Dissertation/Thesis Abstract

The Dynamics of Blood Clot Initiation at the Surface of Inorganic Metal Oxides
by Sawvel, April Marie, Ph.D., University of California, Santa Barbara, 2010, 143; 3428014
Abstract (Summary)

The development of advanced wound-dressing materials is an emerging field of materials chemistry that exploits the tunable surface properties of inorganic materials to modulate the intrinsic coagulation response. Inorganic materials have a long history of use as implantable biomaterials where a key component of biocompatibility is the prevention of thrombus formation at the surface of the material. In contrast, the use of inorganic materials as advanced wound-dressings is a recent development that requires blood clot initiation to occur rapidly on the material surface. While inorganic hemostatic agents are highly effective at controlling external hemorrhage, little is known about their mechanism of action and improvement of these agents is guided primarily by trial and error. The goals of our research are to identify the materials properties that are central to eliciting a procoagulant response and to use these insights for the rational design of both pro- and anticoagulant surfaces.

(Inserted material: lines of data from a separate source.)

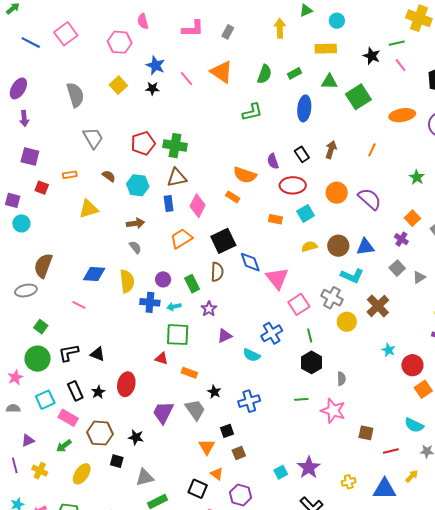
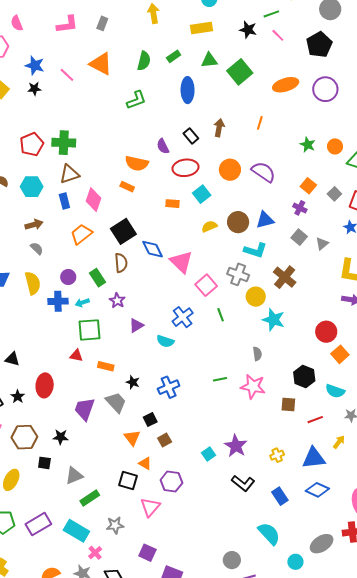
cyan star: (389, 350) -> (274, 320), moved, size x1.6
black hexagon: (311, 362) -> (304, 377), moved

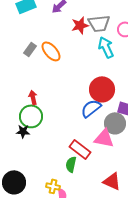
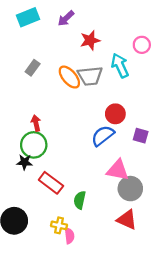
gray trapezoid: (99, 23) -> (90, 76), moved
orange ellipse: (51, 51) -> (69, 77), moved
red circle: (102, 89) -> (115, 114), size x0.7
gray circle: (115, 123) -> (130, 189), moved
red rectangle: (80, 149) -> (51, 183), moved

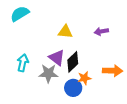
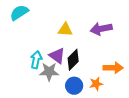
purple arrow: (101, 31) -> (101, 29), size x1.5
cyan arrow: (23, 63) -> (36, 60), moved
orange star: (84, 78) -> (96, 84), moved

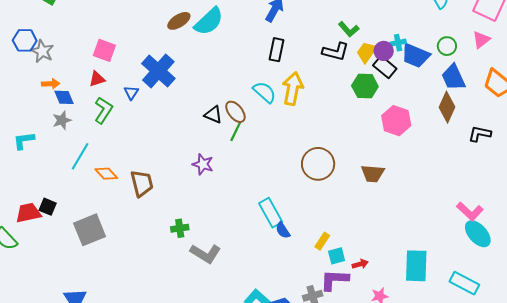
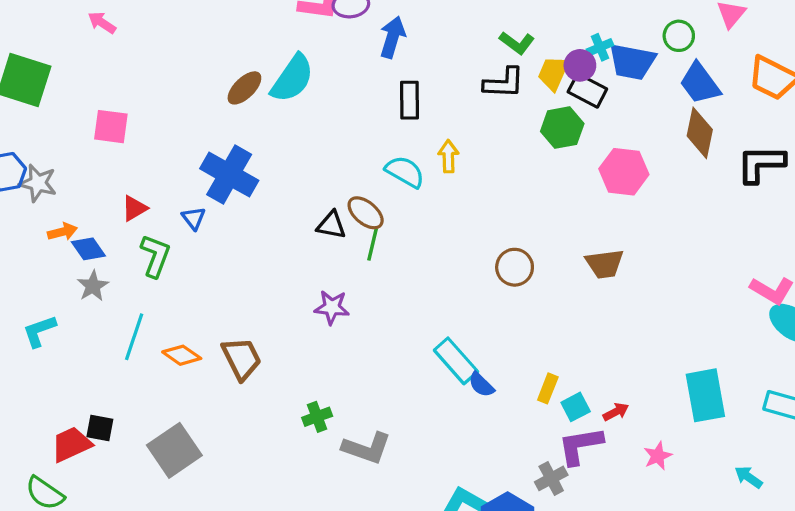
pink square: (104, 50) -> (111, 127), moved
yellow arrow: (293, 89) -> (448, 156), size x0.6
black L-shape: (480, 134) -> (761, 164), size x1.4
brown circle: (318, 164) -> (515, 267), size x0.7

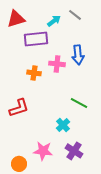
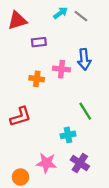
cyan arrow: (54, 21) -> (60, 13), moved
purple rectangle: (36, 39) -> (39, 42), size x0.6
green line: (79, 103) -> (85, 111), turned 30
cyan cross: (63, 125) -> (68, 135), turned 32

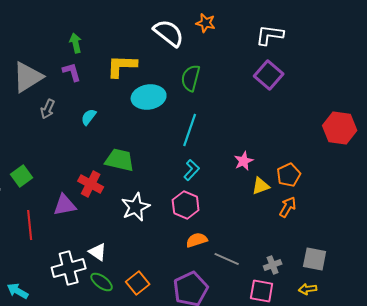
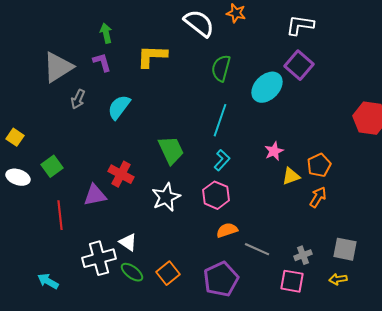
cyan ellipse: (149, 97) -> (267, 87), moved, turned -36
cyan semicircle: (89, 117) -> (119, 107), size x1.5
green trapezoid: (120, 160) -> (171, 150), moved, turned 52

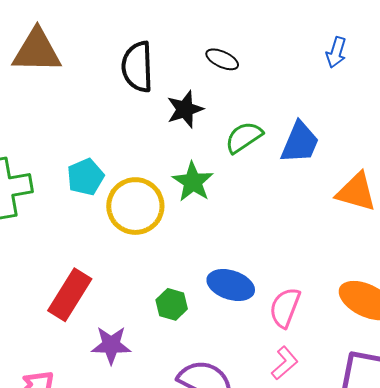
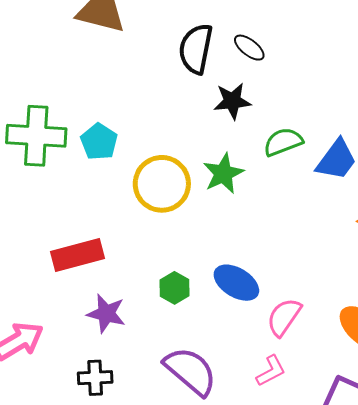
black ellipse: (222, 59) -> (249, 48), moved
cyan pentagon: (85, 177) -> (99, 142), moved, turned -30
red rectangle: (70, 295) -> (77, 255), turned 30

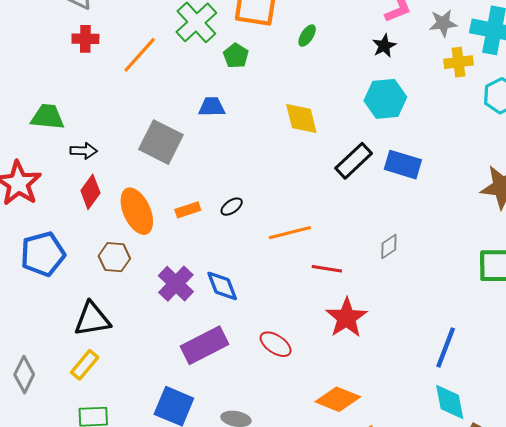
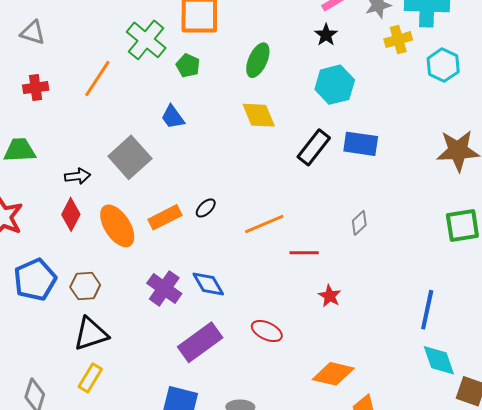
green ellipse: (307, 36) -> (258, 60), moved, size x1.6
red cross: (85, 39) -> (36, 88), moved
blue trapezoid: (212, 107) -> (173, 117), turned -116
gray square: (161, 142) -> (130, 157), turned 30
black arrow: (84, 151) -> (78, 176), moved
orange rectangle: (188, 210) -> (165, 217), size x1.4
brown hexagon: (114, 257) -> (85, 286), moved
red star: (346, 318) -> (330, 296), size x0.6

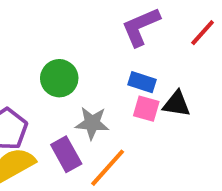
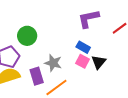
green circle: (59, 78) -> (27, 36), moved
black triangle: (177, 104) -> (99, 62), turned 49

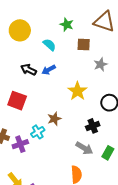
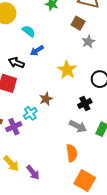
brown square: (84, 44) -> (78, 23), moved, turned 32
cyan semicircle: (49, 45) -> (29, 31), moved
black arrow: (29, 70) -> (16, 63), moved

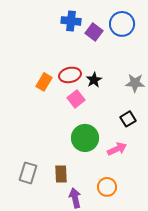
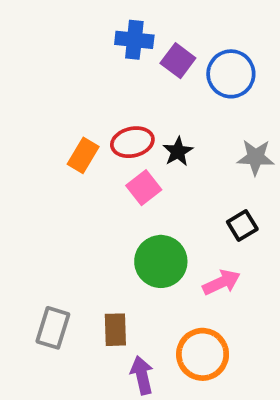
blue circle: (122, 24) -> (231, 74), moved
orange circle: (107, 187) -> (203, 354), size x1.4

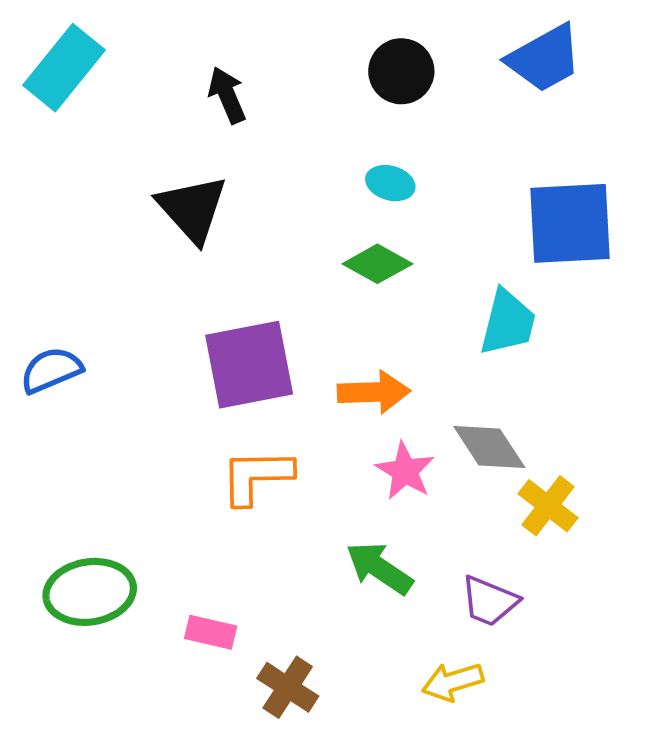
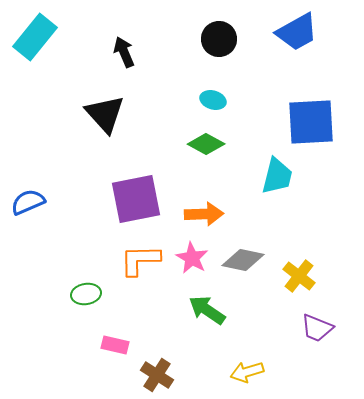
gray diamond: (489, 447) -> (243, 260), moved, turned -45
pink star: (405, 471) -> (192, 258), moved
green ellipse: (90, 592) -> (86, 294), moved, size x0.6
purple trapezoid: (489, 601) -> (317, 328), moved

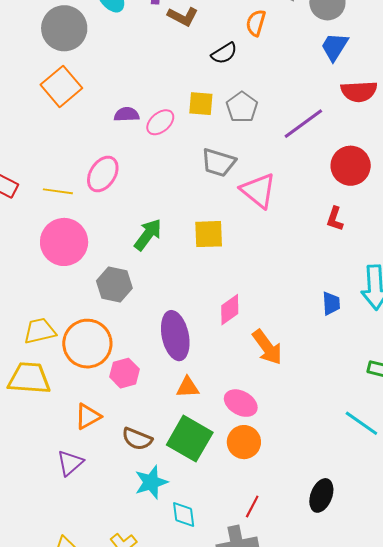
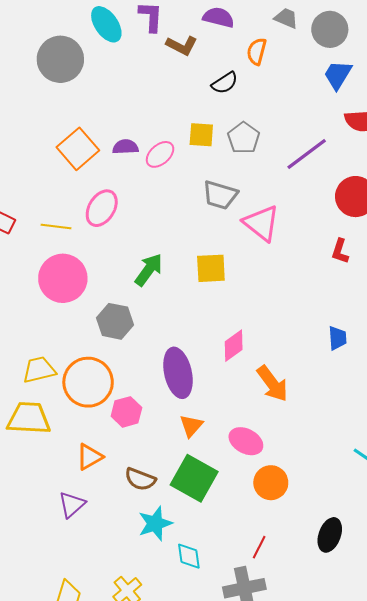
orange square: (61, 86) -> (78, 149), moved
orange triangle: (188, 387) -> (191, 426), turned -45
orange circle: (244, 442) -> (271, 483), moved

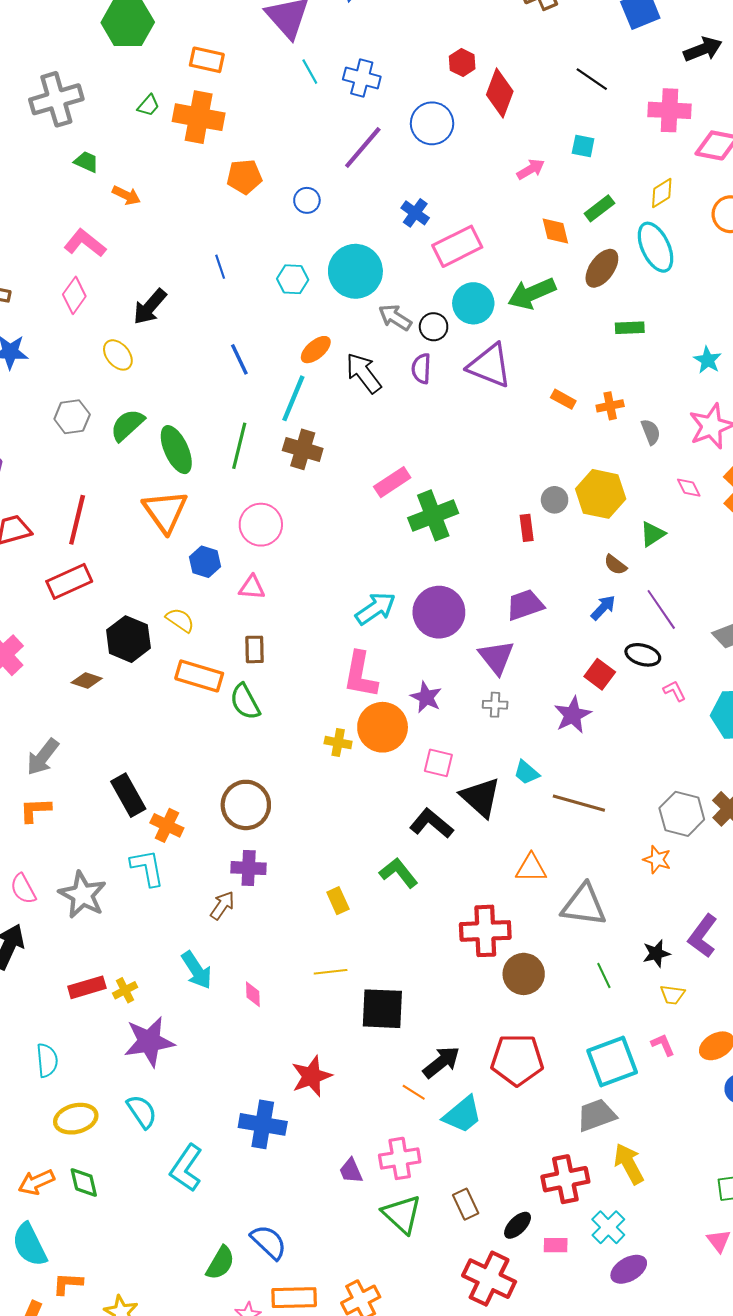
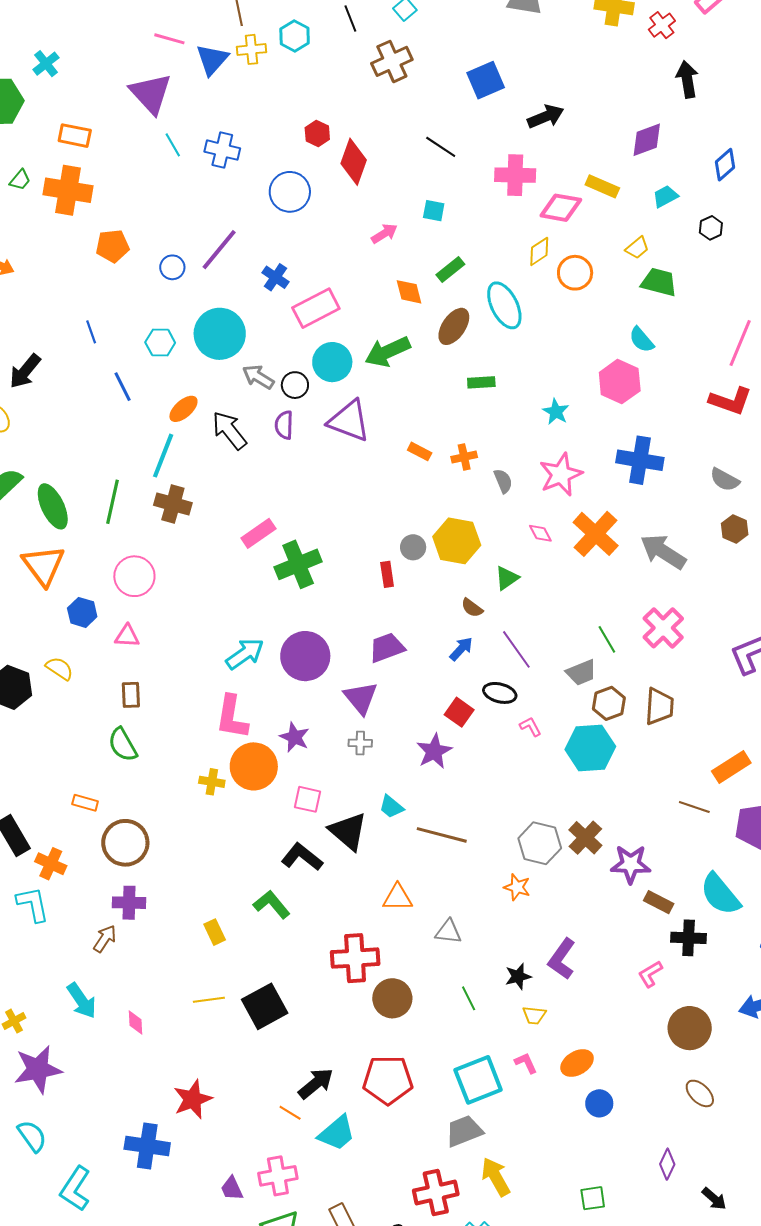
purple line: (363, 148) -> (219, 250), moved
yellow diamond: (662, 193) -> (539, 251), moved
blue line: (239, 359) -> (123, 387), moved
orange rectangle: (199, 676) -> (85, 803), moved, size x0.6
gray triangle: (584, 905) -> (448, 932), size x0.6
black square: (382, 1009) -> (265, 1006), moved, turned -30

We have conducted a fundamental investigation into the influence of materials properties on the intrinsic pathway of coagulation, and have identified the properties that are necessary to elicit a procoagulant response. The materials studied were thoroughly characterized with respect to their physical properties and rheological studies were used to assess the blood clotting response in vitro. Our results indicate that inorganic oxide surface potential, protein-accessible surface area, particle morphology, and ion-exchange properties all have a profound influence on blood clot initiation. Preliminary studies on the influence of these variables on the chemistry of the blood clotting cascade have been made and will be described. By taking a systematic approach to characterizing the blood-materials interface, we have been able to develop superior hemostatic agents and continue to work toward a more detailed understanding of the enzymatic and cellular response to inorganic surfaces.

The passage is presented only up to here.